**How to complete this task:** Please find the lines in the entries below that contain the word "creative", and copy each one.

[Entries provided]

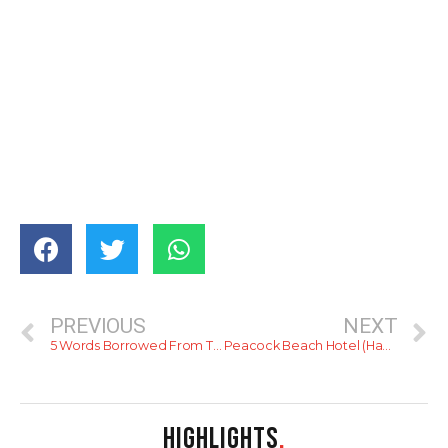
PREVIOUS
NEXT
5 Words Borrowed From The Dutch
Peacock Beach Hotel (Hambantota)
HIGHLIGHTS
.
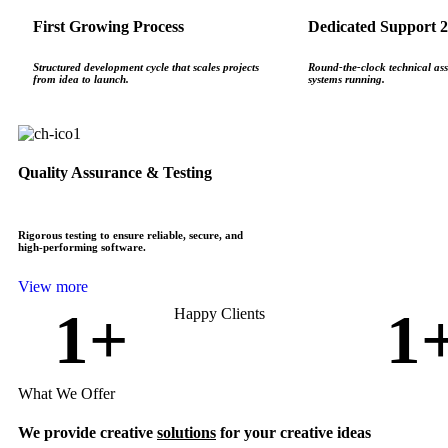
First Growing Process
Dedicated Support 2
Structured development cycle that scales projects
Round‑the‑clock technical ass
from idea to launch.
systems running.
Quality Assurance & Testing
Rigorous testing to ensure reliable, secure, and
high‑performing software.
View more
1
+
1
Happy Clients
What We Offer
We provide creative
solutions
for your creative ideas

[/Entries provided]

**Answer to this task:**
We provide creative
for your creative ideas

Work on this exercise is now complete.